Многозначительно сжимает челюсти — знает, что эти сопляки-новобранцы уши развесили и чуть на песок не попадали. И так и проходит мимо Зоэ к деревьям, где на стойке оставлено снаряжение.
Зоэ рядом, конечно, куда она ещё денется. Шипит, трясёт левую руку, опускает в чан с водой, одновременно сдвигая очки на лоб.
— Что, про бинты забыла?
— Ну, ты же свои ослабил.
Искоса глядит снизу вверх, будто всё-всё знает. Пожёвывает губу изнутри, кивает сама себе, и на корточках чуть не подпрыгивает.
— Говори уже.
— Так что, килограмм шестьдесят?
— В тебе весы что ли спрятаны?
Ривай фыркает, хороший был спарринг. На переносице, возможно, будет синяк. А все новобранцы увидели, как его вбили затылком в песок. Ничего, им полезно развенчивать мифы о человеческой неуязвимости и всесильности, даже если это и Ривай.
Вон и проходят как раз мимо, шушукаются будто событие небывалое — на пару дней теперь разговоров им, видимо, хватит.
Настроение даже будто улучшается — становится мигом интересно, какой сегодня будет гарнир на обед, и подадут морковку или репу. Солнце заливает небо режущим глаза ослепительным светом, но Ривай не зажмуривается. Хорошо.
Помощник Зоэ — как его там — маячит на горизонте со снаряжением и её курткой, которую скинула перед спаррингом.
— Моблит, потом, всё в лабораторию неси.
Точно, Моблит Бернер.
Тот блеет как козёл, старательно не глядя на Ривая, будто от одного только взгляда помереть может, мнётся:
— Обед скоро.
— Я в курсе. Выполняй.
Неуверенно-тоскливо так смотрит в её безмятежно расправленную спину, что Ривая так и подмывает сказать: «Да не съем я твоего командира».
Бернер уходит, Зоэ всё также полублаженно охлаждает руку в чане, Ривай уже надел обратно снаряжение.

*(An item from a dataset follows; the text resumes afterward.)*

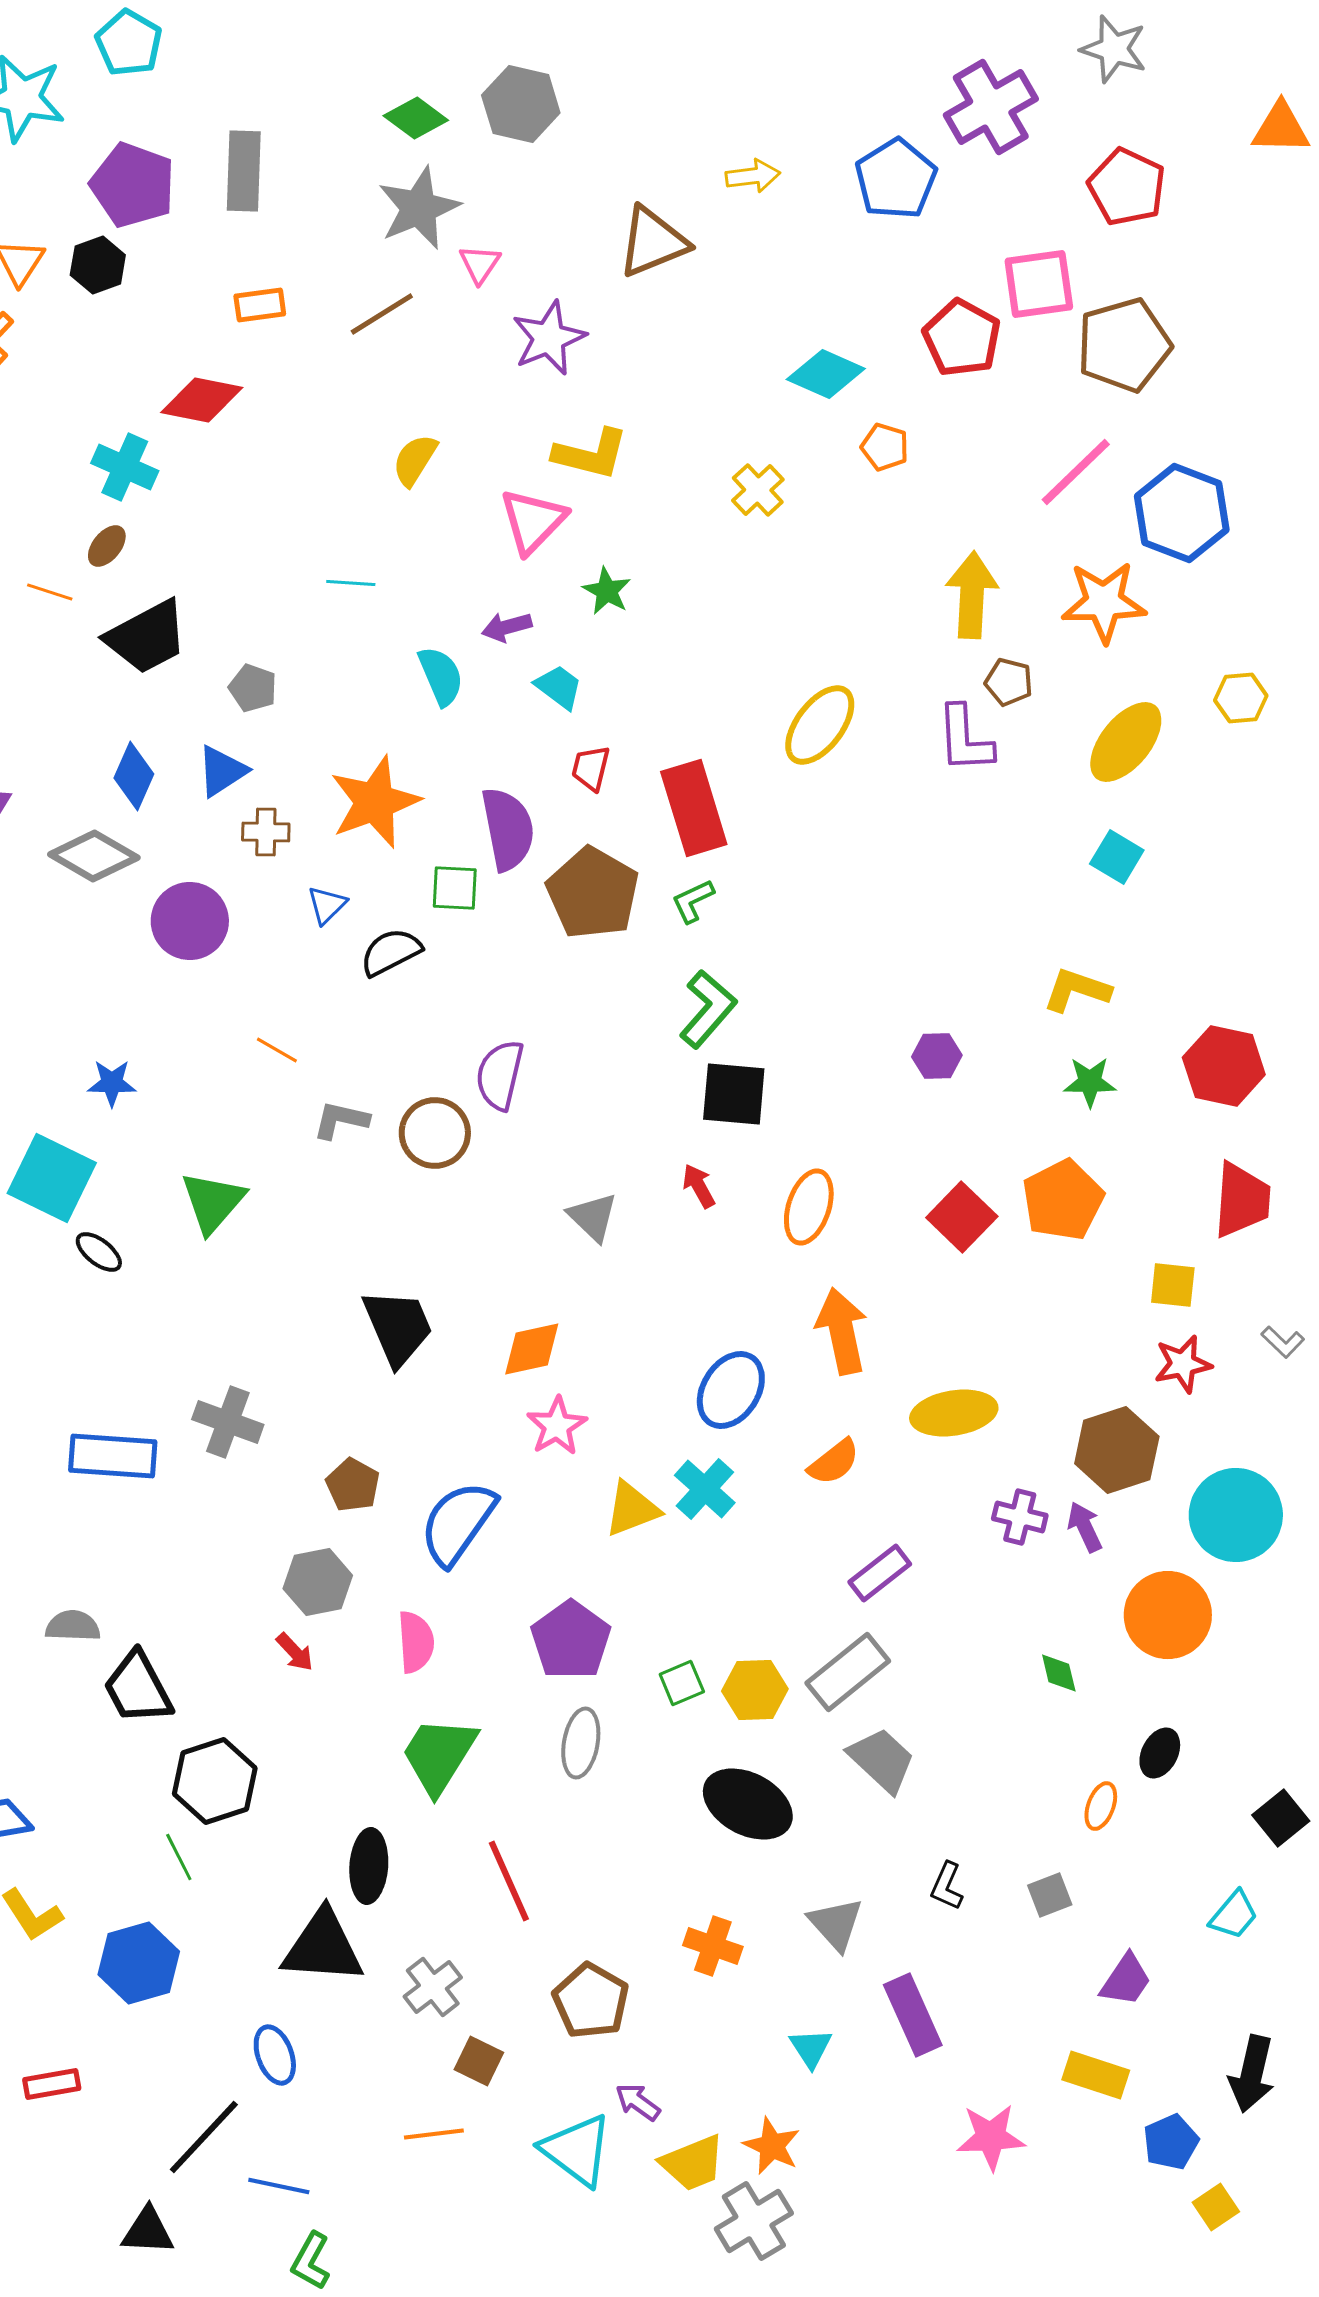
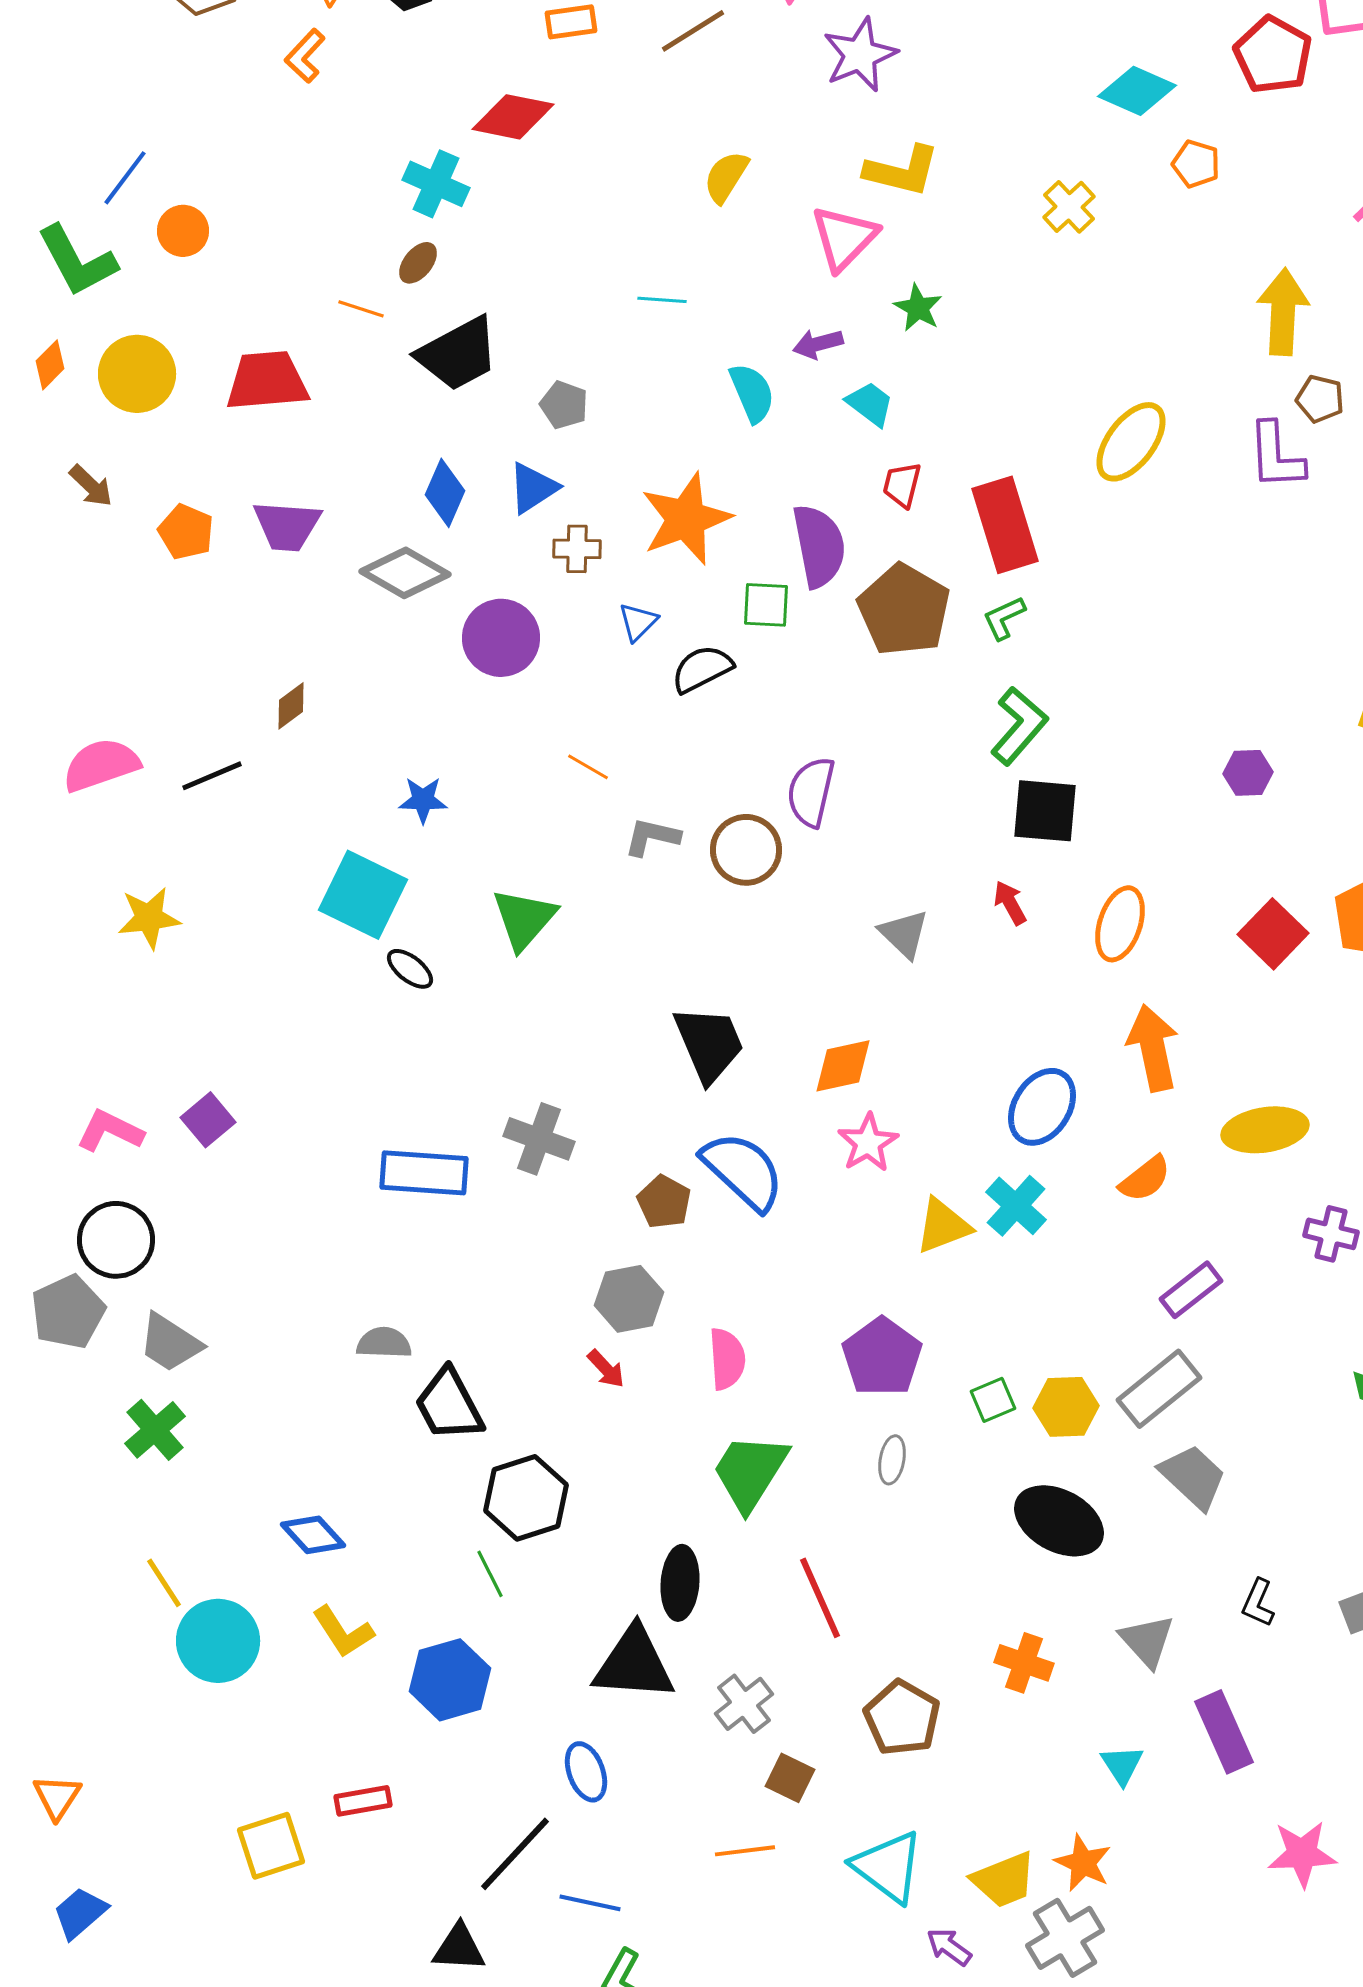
blue semicircle: (458, 1523) -> (743, 1171), moved, turned 98
gray ellipse: (581, 1743) -> (892, 1460), size x0.7
purple arrow: (638, 2102) -> (949, 1947), moved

И тоже бы уже пойти — помыться перед обедом. Но он так и стоит с курткой в руках, будто разговор ещё не окончен.
Но Зоэ молчит, завороженно наблюдая за чем-то интересным в воде, наверняка разложила её на молекулы, одной только рукой определив весь состав и кто ещё успел прополоскать тут руки.

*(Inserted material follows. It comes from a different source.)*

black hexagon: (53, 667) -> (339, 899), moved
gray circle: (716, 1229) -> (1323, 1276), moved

— Ездили в исследовательскую экспедицию?
Зоэ — ну что сразу за воодушевление, словно только и ждала этого вопроса — кивает, что очки чуть со лба не слетают. Опомнившись, возвращает их на переносицу.
— Да, эксперимент по оранжевому сигналу. В общем, помнишь, титаны напали с месяц назад, тела забрать не получилось.
— А потом один из солдат нагнал нас почти у стены.
— Вот.
Победно выставляет палец вверх, её и долго упрашивать не надо — своими идеями делится щедро.
— А представь, сколько могло таких ребят не догнать выживший отряд? Остались там, погибли от голода или титанов.
— И как поможет новый сигнал?
— При отходе в безопасную местность, отряд выпускает оранжевый сигнал. И все разведчики, кто его увидит, должны доложить обстановку и своё состояние, не только же построение друг другу передавать дымом. Или тот, кто выжил, но остался без лошади и не успел уйти — выпустит два оранжевых сигнала, и остальные за ним вернутся.
— Мгм.
— Хорошо, или вернутся позже. Но будут точно знать, что там есть выжившие. Не придётся тратить время на осмотр, сократим такие случайные смерти.
Что в голове у этой женщины. Как она в любой ситуации может найти что-то, что не позволит в будущем ещё раз этого допустить. Учится Разведкорпус на ошибках, а Зоэ им показывает новые блестящие решения.
Уголки губ Ривая чуть приподнимаются вверх — понятно, почему именно Зоэ получила майора и стала правой рукой Эрвина, когда тот принял командование Разведкорпусом. Даром что придурочная.
— И как эксперименты?
— Проверяли видимость сигнала на разных дистанциях. Получилось усовершенствовать боеприпас так, что его видно и в темноте. Мик — ха-ха-ха — клянется, что даже дым этот различить по запаху может.
— А, с Закариасом ходила?
Улыбку тут же смывает грязной водой со вкусом камня и глины, кожу на макушке припекает словно снова твёрдой жёсткой хваткой на волосах.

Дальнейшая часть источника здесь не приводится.